THE FOLLOWING WEDNESDAY

When he reached the house, he knocked on the door. No answer. He went to a pay phone and dialed the number to his father’s home. No answer. He rolled around to the back of the house and noticed the door ajar. He quickly entered the home and found his father dead. The home invasion looked like a struggle and that his father might have had a few blows to his credit but he had sustained gunshot wounds. The TV had been stolen. Dr. Best held his mouth and struck his forearm against the doorjamb. Once the responders had arrived, the place looked ghoulishly vacant. Glass in the street along with the red, purple, clear, blue, and green tops littered the area. Like a kaleidoscope of drug paraphernalia, such items seemed to clutter Dr. Best’s mind. He tried to focus on reality as the police asked questions, he saw his father carried away in the coroner’s van.

He told the cops all that he knew based on the limited amount of knowledge he could understand. During the motions of exchanging what he had previously experienced, he felt wings burst through his back. He stepped forward and took flight. He looked over the city. West Side, East Side, North Side, and Southbridge all registered on his mind’s radar screen. He peered at all of the hustlers and the users scurrying about the city.
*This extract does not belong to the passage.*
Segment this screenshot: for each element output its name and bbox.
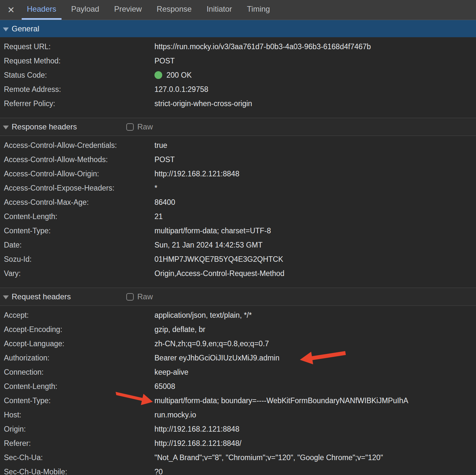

The businessmen Downtown rushing to go to the various banks in Wilmington seemed like a brief salve given the fact that his father had expired. Dr. Best flew all around the town and followed the trail of the coroner’s van to the funeral home. He flew down to the ground and landed. With each step closer to the vehicle he felt pangs of sadness and regret. “What if I had just moved him out of there earlier?” He thought of something different. This daymare appeared to be interwoven into his psyche as the men wheeled his father into the building.

The wings disappeared. The darkness outside reminded him it was morning. He looked at his alarm clock buzzing “3:00.” Of course he would have this horrid dream during the day. Everything he sensed, the smells, the taste of death, the sound of the crackling rock cocaine, the sight of emaciated mothers with their babies clinging to them, the feel of the imperious sun on his back made him reach for his phone.

“Hey, Pop.”

“It’s early, Horace.”

“I know, Pop. I know.”

Young AdultShort Story

About the Creator

Skyler Saunders

I’ve been writing since I was five-years-old. I didn’t have a wide audience until I was nine. If you enjoy my work feel free to like but also never hesitate to share. Thank you for your patronage. Take care.

S.S.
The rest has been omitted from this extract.